The exchange went on - congenial from start to finish - but in the end, I came away feeling despair because it is so hard to get through that Great Omnivore Wall. So many of the people in my life that I love and cherish are omnivores and show no signs of giving it up, despite having a "Black Sheep" vegan in the family. I can tell you one thing: As someone who grew up in a Red State where people love their meat and their eggs, their ice cream and their cheese, talking about "sentient beings" won't likely win them over to the cause. Will anything else win them over? I don't know.
I've heard lots of vegans attack "baby steps." Purists favor an all-or-nothing commitment. I can see why. I concur that strict veganism is the way to go.
But practically speaking, we are dealing with people who don't want to change their ways. The thought of giving up animal-based products - whether meat or cheese or milk or yogurt or cottage cheese or fish or lobster or leather jackets or whatever - seems more stark to them than the suffering of animals. Call them selfish. Call them "set in their ways." Call them destructive. Call them whatever you want. This is the reality that we must confront.
But every day of the week, I read about wonderful animal rights activists struggling to get their message across. They beam their message in a hundred different ways. People for the Ethical Treatment of Animals stages protests and organizes advertising campaigns that are very "in-your-face." Groups such as Woodstock Farm Sanctuary issue studies about the intelligence of sheep and provide loving safe havens for beautiful animals. Gary Francione crisscrosses North America (and the world) giving lectures, he Blogs, he Twitters, he works endlessly. Philosopher Steven Best, based at the University of Texas at El Paso, advocates more militant forms of direct action. And there are some vegans who press for "flexible veganism" or "flexitarianism" (a.k.a., semi-vegetarianism), thinking that some animal product reduction is better than no animal product reduction.

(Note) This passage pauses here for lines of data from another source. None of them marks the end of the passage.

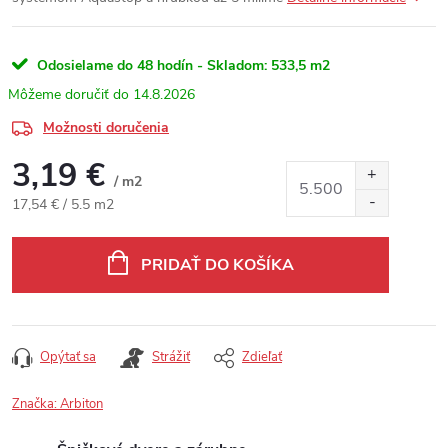
Odosielame do 48 hodín - Skladom:
533,5 m2
14.8.2026
Možnosti doručenia
3,19 €
/ m2
Jednotková cena:
17,54 € / 5.5 m2
PRIDAŤ DO KOŠÍKA
Opýtať sa
Strážiť
Zdieľať
Značka:
Arbiton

So who's right? If you think about it, these struggles take on elements of religious and political debates. People argue. Some critique moderates and "welfarists." Others embrace sectarian positions and try to police the tiny vegan movement that does exist. And voices of moderation in the movement lament the presence of militants. Adherents of nonviolence argue with those who advocate more extreme forms of resistance.
Do you know what that makes us? A lot like every other social protest movement in modern history. This is a "Big Tent" movement, or as Walt Whitman might say, "A movement of movements." And yet, I think at the end of the day, most of us in the movement feel - at the very deepest level - the sorrow of losing these beautiful animals who are being obliterated en masse by a brutal social order.
In the end, my final post on Facebook read:
I really like this debate. I think it's a wonderful exchange (and very friendly, which I love). I do consider myself an abolitionist, and I ultimately reject welfarism. I suppose I'm trying to grapple with some of the complexities of winning hearts and minds (which we can all agree isn't easy). There are lots of issues to think about. But I'm glad this is such a lovely community of kindred spirits and we can talk about these things. And I also think veganism has made huge gains in recent years, thanks to lots of wonderful people like you and Gary Francione. I know we're all trying to grapple with the best way to spread the message. And, at the end of the day, I'm not even sure what I said above is right. It breaks my heart to think about all of those animals who are born into such a hellish short and violent existence. I think knowing what's happening to these sentient beings while I'm struggling with how best to convince omnivores of the error of their ways (the clock is ticking, precious lives are being taken) is what's most agonizing in this whole equation.